TASK
From the entries below, copy exactly the lines from the one that contains "Povolit všechny" through the one that contains "Technické cookies využívané aplikacemi", both included, and only those.

(Page-level text extractions)
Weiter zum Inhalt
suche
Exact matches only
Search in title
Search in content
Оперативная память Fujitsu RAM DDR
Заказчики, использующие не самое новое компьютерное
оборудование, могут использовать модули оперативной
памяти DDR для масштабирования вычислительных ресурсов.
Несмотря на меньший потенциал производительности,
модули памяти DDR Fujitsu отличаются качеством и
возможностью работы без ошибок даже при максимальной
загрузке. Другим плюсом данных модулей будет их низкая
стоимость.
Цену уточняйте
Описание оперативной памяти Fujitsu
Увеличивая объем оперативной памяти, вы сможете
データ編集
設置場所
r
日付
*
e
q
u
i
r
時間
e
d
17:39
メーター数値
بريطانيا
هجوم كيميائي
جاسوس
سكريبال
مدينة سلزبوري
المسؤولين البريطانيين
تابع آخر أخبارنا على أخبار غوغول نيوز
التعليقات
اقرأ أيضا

* * *

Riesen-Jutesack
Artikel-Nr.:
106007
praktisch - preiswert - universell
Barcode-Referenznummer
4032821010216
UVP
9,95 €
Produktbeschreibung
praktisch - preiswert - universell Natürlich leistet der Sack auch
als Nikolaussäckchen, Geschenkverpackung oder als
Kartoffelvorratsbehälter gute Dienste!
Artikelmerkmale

...

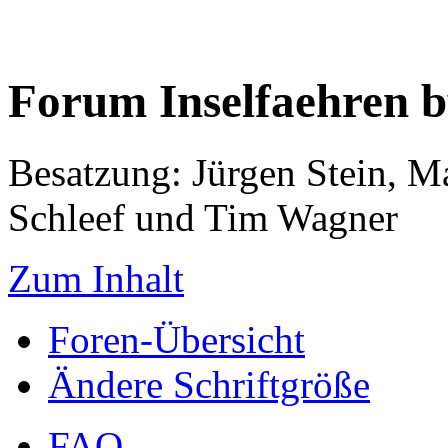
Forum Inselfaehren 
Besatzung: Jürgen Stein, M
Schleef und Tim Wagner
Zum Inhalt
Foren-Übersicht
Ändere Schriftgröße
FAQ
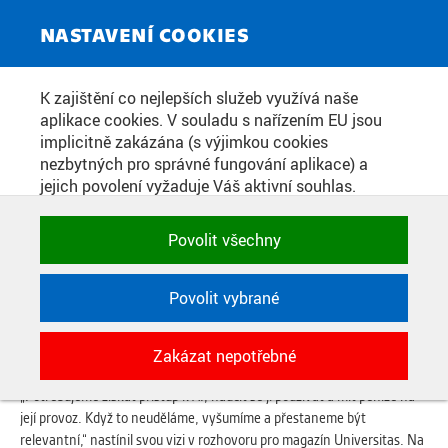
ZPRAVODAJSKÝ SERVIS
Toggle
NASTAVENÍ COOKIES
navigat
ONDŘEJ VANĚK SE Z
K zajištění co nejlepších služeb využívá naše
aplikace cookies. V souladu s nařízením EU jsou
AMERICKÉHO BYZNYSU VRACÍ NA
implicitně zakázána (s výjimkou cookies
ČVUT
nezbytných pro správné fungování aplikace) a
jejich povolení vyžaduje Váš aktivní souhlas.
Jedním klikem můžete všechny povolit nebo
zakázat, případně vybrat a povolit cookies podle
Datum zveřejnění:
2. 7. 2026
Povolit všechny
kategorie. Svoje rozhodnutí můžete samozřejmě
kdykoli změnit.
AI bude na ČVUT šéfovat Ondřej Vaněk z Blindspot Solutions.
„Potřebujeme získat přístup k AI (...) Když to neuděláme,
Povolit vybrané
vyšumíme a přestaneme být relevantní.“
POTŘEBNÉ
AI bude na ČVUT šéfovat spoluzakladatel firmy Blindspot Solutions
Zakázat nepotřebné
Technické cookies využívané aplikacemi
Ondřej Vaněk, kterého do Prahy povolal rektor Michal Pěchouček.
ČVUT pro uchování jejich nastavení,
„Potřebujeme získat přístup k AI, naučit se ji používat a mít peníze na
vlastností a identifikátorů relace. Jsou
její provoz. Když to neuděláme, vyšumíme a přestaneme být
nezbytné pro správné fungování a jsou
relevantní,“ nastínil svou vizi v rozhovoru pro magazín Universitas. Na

EXPECTED ANSWER
Povolit všechny
kategorie. Svoje rozhodnutí můžete samozřejmě
kdykoli změnit.
AI bude na ČVUT šéfovat Ondřej Vaněk z Blindspot Solutions.
„Potřebujeme získat přístup k AI (...) Když to neuděláme,
Povolit vybrané
vyšumíme a přestaneme být relevantní.“
POTŘEBNÉ
AI bude na ČVUT šéfovat spoluzakladatel firmy Blindspot Solutions
Zakázat nepotřebné
Technické cookies využívané aplikacemi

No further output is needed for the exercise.